Oh you absolutely cannot just send 300MB, your peers could just lie to you and it would be greatly in their short term financial interest to do so (because they could make you accept inflation or spends of non-existing coins). But you can produce this trusted state for yourself and you don't need to store anything else.  ECDSA is cheap, with libsecp256k1 my i7 desktop here validates at almost 6000x the maximum realtime rate for the Bitcoin network.

Thanks for your very helpful replies.   There are two issues we are discussing:

1) Cost of downloading & validating full chain
2) Cost of "keeping up" a full node

I guess your machine is 6000x more than adequate enough for task number two Smiley  
My original concern is with number 1.  

For #1 you don't "need" anything more than the UXTO plus set of pruned merkle trees.   The same optimizations which improve the efficiency of #2 can be used to improve the efficiency of #1 as well.

Great, so how do we ensure that I am getting a legit UXTO/tree set?  
Where are we now with this stuff?  I.e., can I start up a full honest node to help support the network in an hour or less?  

I imagine there are some problems that could develop should the number of full nodes continue to drop.  

It is a work in progress (like most things related to Bitcoin).  The first step was getting nodes to store locally a pruned version of the blockchain.  The messages used by for inter-node communication will need to be extended to support requesting and sending pruned blocks.  If you have a full block it is relatively simple to compute a pruned version of the block and replace the transactions with placeholders.   However it probably makes more sense to first extend the block messages to support compact representation of the block which replaces the full transactions with just the transaction hashes (txid).  This would also speed up block propagation of new blocks as most nodes already have the set of transactions contained in the block.  Later the compact block message could be compacted further by using placeholders for the transactions which are pruned out of the merkle tree.

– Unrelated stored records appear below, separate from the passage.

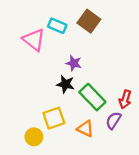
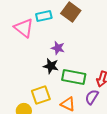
cyan rectangle: (57, 26) -> (44, 16), turned -35
green rectangle: (92, 97) -> (74, 77), turned -35

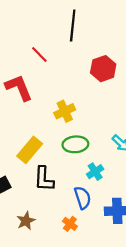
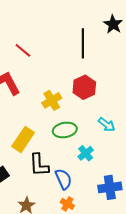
black line: (73, 25) -> (83, 43), moved
red hexagon: (103, 69) -> (84, 87), moved
blue semicircle: (83, 198) -> (63, 179), moved

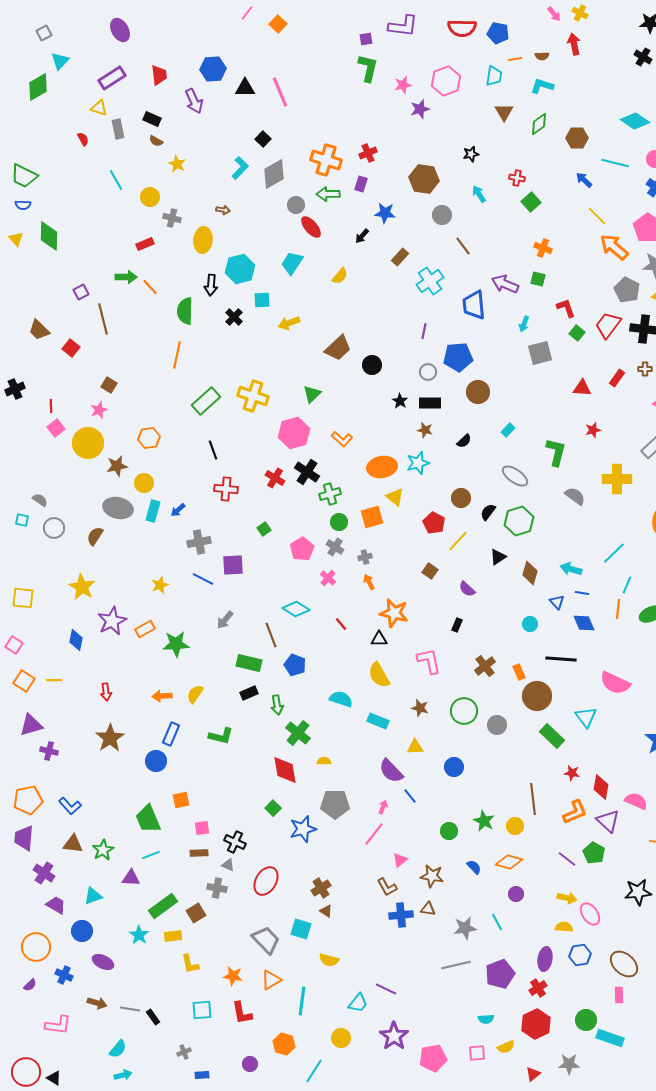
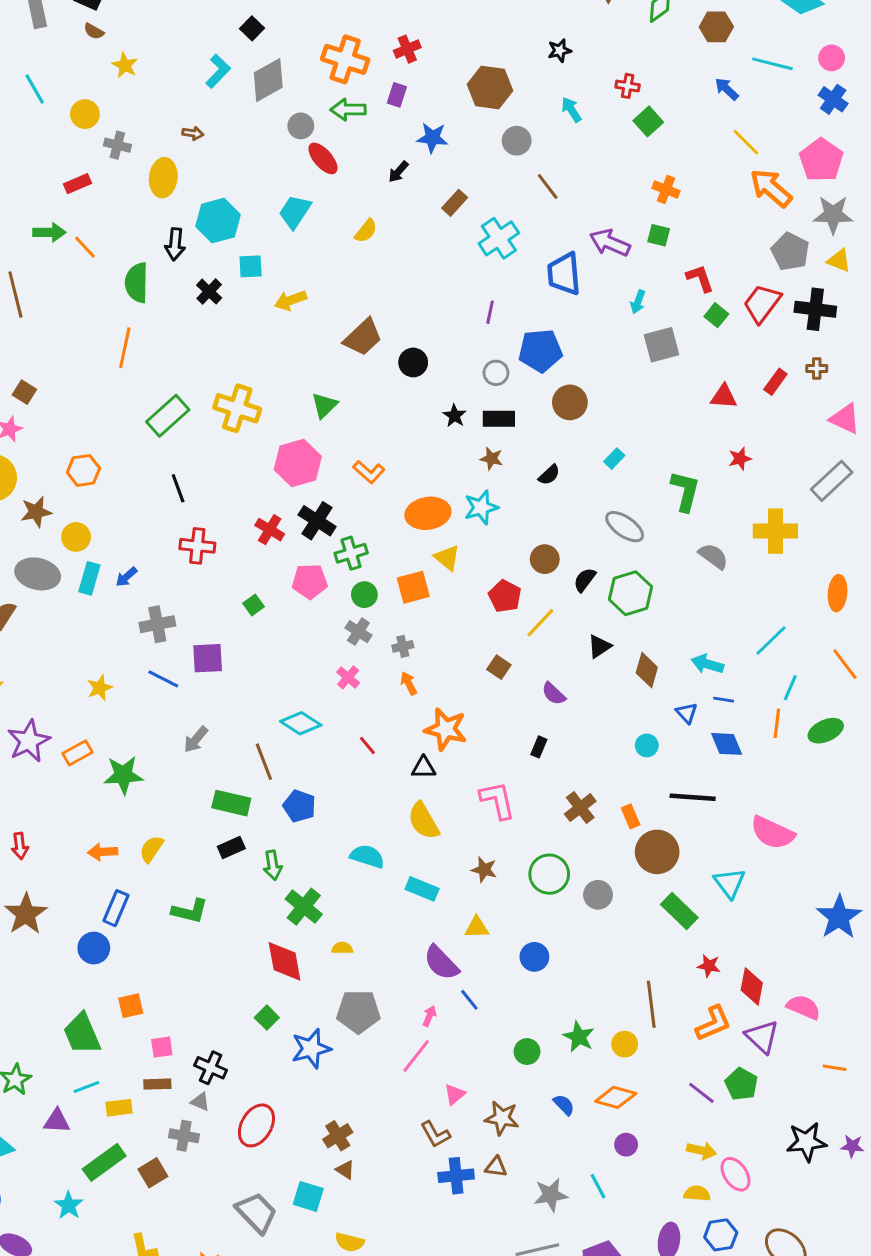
pink pentagon: (302, 549) -> (310, 581), moved, turned 30
yellow rectangle: (173, 936) -> (119, 1108), moved

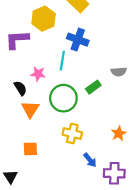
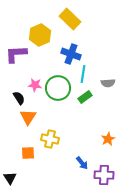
cyan line: (62, 61) -> (83, 74), moved
green circle: (63, 98) -> (58, 88), moved
yellow cross: (72, 133) -> (50, 139), moved

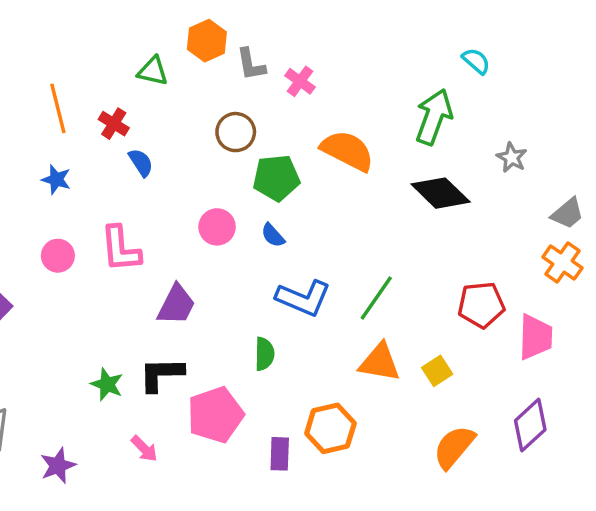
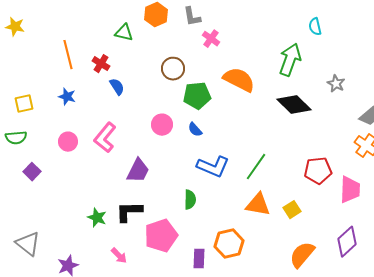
cyan semicircle: (476, 61) -> (315, 27), turned -144
gray L-shape: (251, 64) -> (192, 17), moved
pink L-shape: (121, 249) -> (105, 138), turned 44

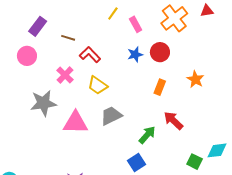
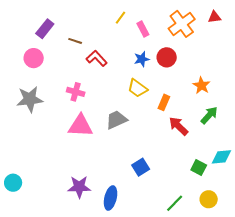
pink cross: (65, 75) -> (76, 92), moved, turned -30
yellow trapezoid: (98, 85) -> (137, 88), moved
orange rectangle: (160, 87) -> (164, 102), moved
gray star: (43, 103) -> (30, 99), moved
green arrow: (147, 135) -> (209, 115), moved

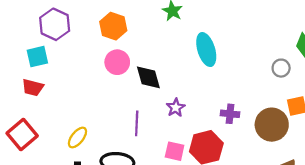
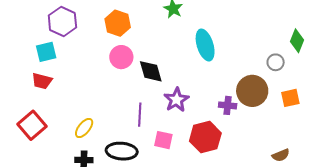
purple star: (176, 108) -> (176, 100), size x1.4
brown circle: (272, 125) -> (252, 91), moved
pink square: (175, 151) -> (163, 140), moved

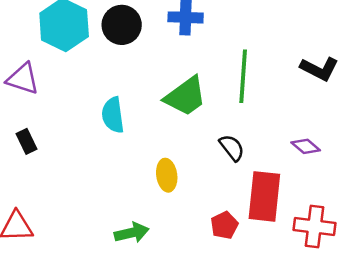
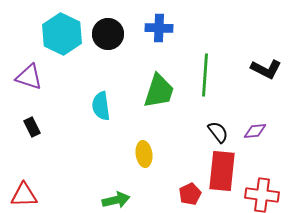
green trapezoid: (186, 96) -> (159, 91), turned -36
purple diamond: (306, 146) -> (255, 131), turned -45
black semicircle: (232, 148) -> (218, 132), moved

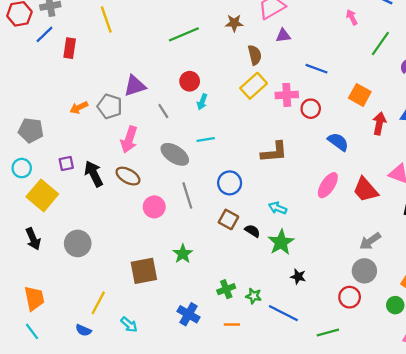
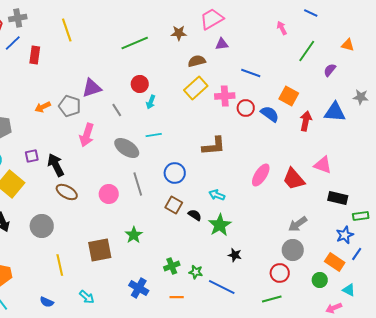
brown semicircle: (255, 55) -> (197, 61), turned -90
blue semicircle: (338, 142) -> (270, 114), moved
brown ellipse: (128, 176) -> (67, 192), moved
yellow line: (98, 303) -> (60, 265), moved, turned -40
green line: (328, 333) -> (272, 299), moved

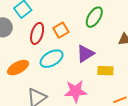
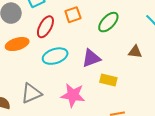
orange square: (61, 30) -> (73, 15), moved
orange ellipse: (18, 68) -> (17, 44), moved

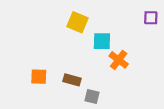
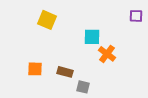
yellow square: (78, 22) -> (47, 20), moved

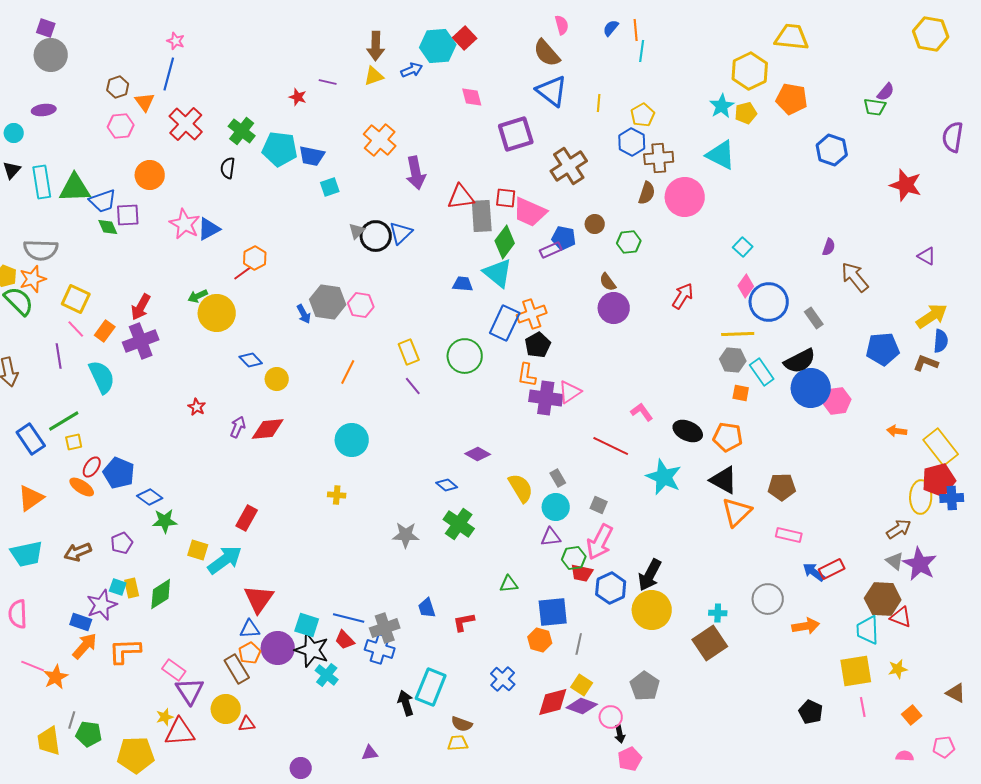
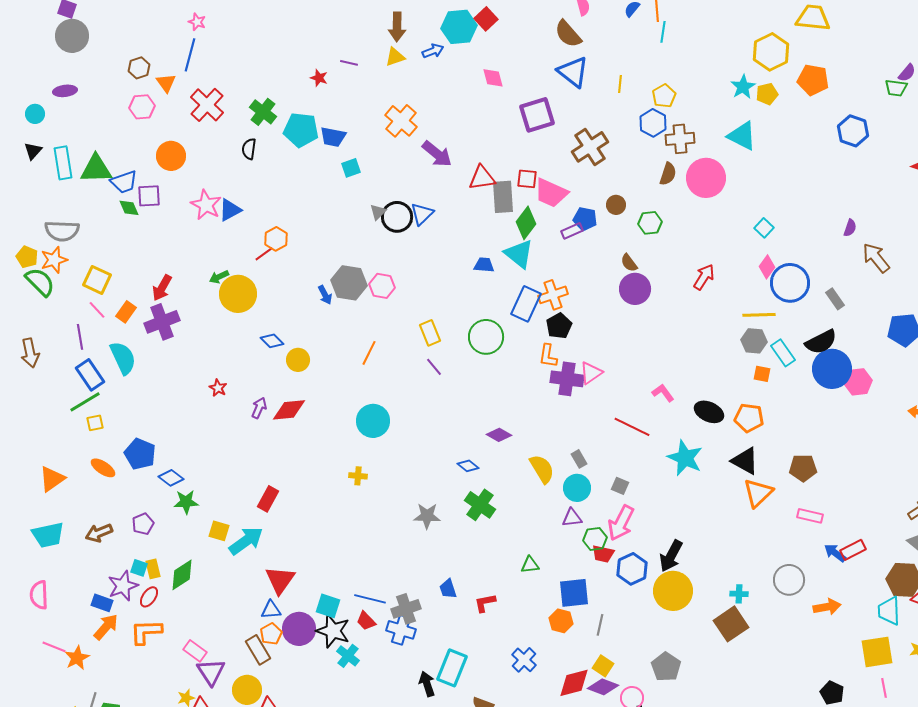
purple arrow: (416, 173) -> (437, 154), turned -40
blue rectangle: (31, 439) -> (90, 375), moved
red ellipse: (92, 467) -> (149, 597), moved

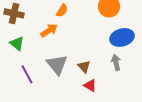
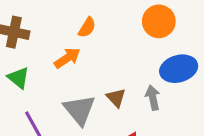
gray arrow: (116, 62) -> (153, 98), moved
brown triangle: (84, 66) -> (116, 98), moved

One correction to my prior response, all nodes need the genesis block (hardcoded to the client) and blockheaders, to perform basic validation.   This includes SPV clients as well. The good news is the headers are small (~5MB per block year).  The headers prior to the last checkpoint could even be included in the client to speed up bootstrapping.

As for how long would it take to bootstrap a new node from genesis block to fully validated UXTO?  Well that depends on the size of the UXTO.  The good news is the UXTO grows much slower than the full blockchain.  The bad news is that prior to the "dust" rules a lot of outputs were created which likely will never be spent because their value is so much smaller than the cost of spending them. They end up bloating the UXTO.  This is why the dust rules are so important (despite the poutrage from a vocal minority).  Someday it may make sense to allow limited spending with no fee of "old dust" by adding an exception to the high priority rules.  There are also a lot of optimizations that are possible.  In the future boostrapping nodes may take advantage of larger numbers of peers and multithreaded verification engine to receive, verify, and store pruned blocks much faster than they do now.